▶ **PROBLEM**:
Among the entries below, take the line with "Answer in <instances>...</instances>. Segment" and the line with "Look at this", and output them and every line between them exactly, with nothing else.

+++ INFORMATION SUPPLIED

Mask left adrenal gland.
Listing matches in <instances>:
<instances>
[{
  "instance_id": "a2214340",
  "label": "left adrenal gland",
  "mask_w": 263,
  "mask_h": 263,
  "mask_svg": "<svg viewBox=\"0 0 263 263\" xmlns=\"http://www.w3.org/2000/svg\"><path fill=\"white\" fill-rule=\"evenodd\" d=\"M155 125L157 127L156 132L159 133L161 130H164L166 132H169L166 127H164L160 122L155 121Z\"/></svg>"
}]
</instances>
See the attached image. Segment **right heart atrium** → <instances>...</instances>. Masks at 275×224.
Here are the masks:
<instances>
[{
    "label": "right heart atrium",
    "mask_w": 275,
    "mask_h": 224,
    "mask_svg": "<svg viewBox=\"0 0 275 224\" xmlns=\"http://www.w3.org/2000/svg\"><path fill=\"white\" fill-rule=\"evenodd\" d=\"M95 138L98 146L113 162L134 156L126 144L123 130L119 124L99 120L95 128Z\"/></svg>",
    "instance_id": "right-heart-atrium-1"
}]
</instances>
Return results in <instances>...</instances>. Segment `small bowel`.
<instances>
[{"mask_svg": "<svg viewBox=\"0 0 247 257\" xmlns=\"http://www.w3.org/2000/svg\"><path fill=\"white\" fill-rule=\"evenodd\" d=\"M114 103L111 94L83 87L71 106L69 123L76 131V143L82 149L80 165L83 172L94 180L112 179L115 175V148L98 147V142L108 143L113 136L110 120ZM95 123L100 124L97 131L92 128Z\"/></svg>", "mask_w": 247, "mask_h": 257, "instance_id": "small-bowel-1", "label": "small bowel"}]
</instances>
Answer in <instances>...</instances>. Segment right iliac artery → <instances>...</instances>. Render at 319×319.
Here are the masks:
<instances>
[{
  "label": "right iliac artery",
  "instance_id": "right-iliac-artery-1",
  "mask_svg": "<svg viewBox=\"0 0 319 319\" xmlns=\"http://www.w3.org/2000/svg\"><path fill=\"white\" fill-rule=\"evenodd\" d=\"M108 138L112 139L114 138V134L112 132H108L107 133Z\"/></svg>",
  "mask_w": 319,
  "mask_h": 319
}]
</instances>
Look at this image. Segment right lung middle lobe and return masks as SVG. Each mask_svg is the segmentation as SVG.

++++++
+++ INFORMATION SUPPLIED

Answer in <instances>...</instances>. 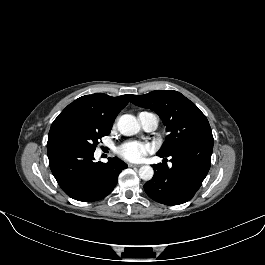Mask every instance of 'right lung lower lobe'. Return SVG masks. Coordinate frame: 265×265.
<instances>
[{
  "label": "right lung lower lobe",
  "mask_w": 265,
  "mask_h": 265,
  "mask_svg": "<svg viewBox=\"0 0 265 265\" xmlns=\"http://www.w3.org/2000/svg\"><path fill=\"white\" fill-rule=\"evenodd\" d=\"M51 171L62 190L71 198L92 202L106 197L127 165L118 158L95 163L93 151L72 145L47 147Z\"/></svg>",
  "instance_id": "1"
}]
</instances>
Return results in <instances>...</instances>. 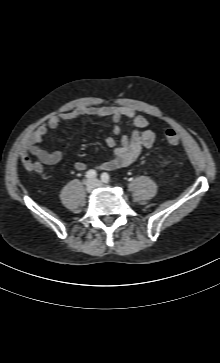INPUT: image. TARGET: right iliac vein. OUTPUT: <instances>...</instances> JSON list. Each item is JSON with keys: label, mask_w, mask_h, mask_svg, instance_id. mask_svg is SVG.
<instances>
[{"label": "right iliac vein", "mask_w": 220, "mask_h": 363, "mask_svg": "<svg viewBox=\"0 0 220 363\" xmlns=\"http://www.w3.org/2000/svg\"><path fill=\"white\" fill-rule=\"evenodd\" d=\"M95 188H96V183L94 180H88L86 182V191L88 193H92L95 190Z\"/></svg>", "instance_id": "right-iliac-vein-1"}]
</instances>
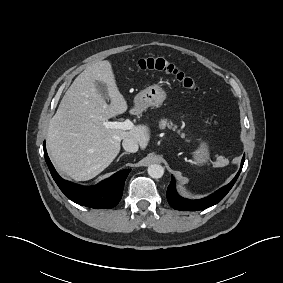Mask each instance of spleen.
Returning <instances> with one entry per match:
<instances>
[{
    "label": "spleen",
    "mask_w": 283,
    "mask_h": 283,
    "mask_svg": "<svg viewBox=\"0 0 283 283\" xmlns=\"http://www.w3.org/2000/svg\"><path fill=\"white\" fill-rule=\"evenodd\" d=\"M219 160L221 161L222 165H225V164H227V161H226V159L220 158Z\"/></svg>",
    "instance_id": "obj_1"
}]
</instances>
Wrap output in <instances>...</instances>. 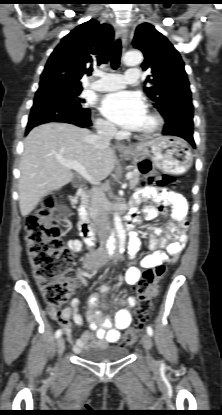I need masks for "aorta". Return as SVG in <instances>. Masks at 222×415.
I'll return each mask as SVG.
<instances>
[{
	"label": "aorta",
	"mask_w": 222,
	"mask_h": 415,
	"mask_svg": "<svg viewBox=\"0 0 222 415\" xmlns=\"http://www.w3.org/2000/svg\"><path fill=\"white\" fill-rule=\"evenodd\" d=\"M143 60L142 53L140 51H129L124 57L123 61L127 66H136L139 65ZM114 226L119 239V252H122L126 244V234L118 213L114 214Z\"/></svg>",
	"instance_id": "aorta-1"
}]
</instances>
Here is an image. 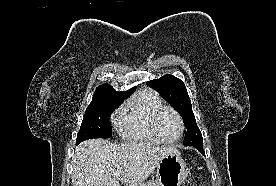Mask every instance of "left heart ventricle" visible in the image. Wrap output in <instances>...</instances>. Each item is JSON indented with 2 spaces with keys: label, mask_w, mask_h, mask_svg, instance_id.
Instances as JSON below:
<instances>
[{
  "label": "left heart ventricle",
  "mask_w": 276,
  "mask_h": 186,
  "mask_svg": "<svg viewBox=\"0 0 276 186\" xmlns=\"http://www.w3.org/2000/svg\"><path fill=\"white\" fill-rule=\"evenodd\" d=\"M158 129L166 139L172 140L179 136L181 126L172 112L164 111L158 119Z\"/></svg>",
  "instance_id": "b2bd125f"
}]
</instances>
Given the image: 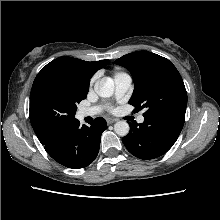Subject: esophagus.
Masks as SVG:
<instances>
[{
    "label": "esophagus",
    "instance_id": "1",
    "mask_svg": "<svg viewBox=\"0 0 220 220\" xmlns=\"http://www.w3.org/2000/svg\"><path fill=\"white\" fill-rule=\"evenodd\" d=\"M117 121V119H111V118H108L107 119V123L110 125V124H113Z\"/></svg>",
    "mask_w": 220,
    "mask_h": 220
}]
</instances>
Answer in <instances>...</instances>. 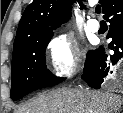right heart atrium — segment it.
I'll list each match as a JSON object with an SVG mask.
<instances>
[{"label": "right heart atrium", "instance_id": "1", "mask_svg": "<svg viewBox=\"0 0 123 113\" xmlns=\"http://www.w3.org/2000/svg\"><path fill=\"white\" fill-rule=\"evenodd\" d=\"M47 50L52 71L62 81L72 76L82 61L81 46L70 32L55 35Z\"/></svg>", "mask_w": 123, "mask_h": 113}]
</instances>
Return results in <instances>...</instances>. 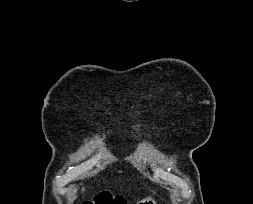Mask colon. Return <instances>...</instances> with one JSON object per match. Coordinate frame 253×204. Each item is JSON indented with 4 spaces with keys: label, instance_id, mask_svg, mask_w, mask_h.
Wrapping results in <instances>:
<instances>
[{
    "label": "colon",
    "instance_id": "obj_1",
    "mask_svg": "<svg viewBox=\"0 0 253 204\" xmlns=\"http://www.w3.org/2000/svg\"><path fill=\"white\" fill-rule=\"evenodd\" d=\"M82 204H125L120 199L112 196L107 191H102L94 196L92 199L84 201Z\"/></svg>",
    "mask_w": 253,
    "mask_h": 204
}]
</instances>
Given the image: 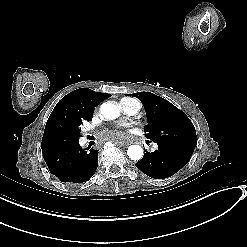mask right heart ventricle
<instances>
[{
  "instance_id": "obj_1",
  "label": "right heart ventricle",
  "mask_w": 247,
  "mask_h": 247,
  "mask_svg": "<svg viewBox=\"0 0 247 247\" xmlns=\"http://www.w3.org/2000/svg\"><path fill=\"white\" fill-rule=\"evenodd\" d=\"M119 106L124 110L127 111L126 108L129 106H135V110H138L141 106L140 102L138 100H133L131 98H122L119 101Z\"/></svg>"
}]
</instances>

++++++

▶ **EXERCISE ANSWER**:
Answer in <instances>...</instances>. Segment right iliac artery → <instances>...</instances>. Render at 319×319.
Here are the masks:
<instances>
[{
  "label": "right iliac artery",
  "instance_id": "right-iliac-artery-1",
  "mask_svg": "<svg viewBox=\"0 0 319 319\" xmlns=\"http://www.w3.org/2000/svg\"><path fill=\"white\" fill-rule=\"evenodd\" d=\"M108 138L112 139L114 138V134L112 132H108L107 133Z\"/></svg>",
  "mask_w": 319,
  "mask_h": 319
}]
</instances>
Look at this image. Segment right lung middle lobe and return masks as SVG. Each mask_svg is the segmentation as SVG.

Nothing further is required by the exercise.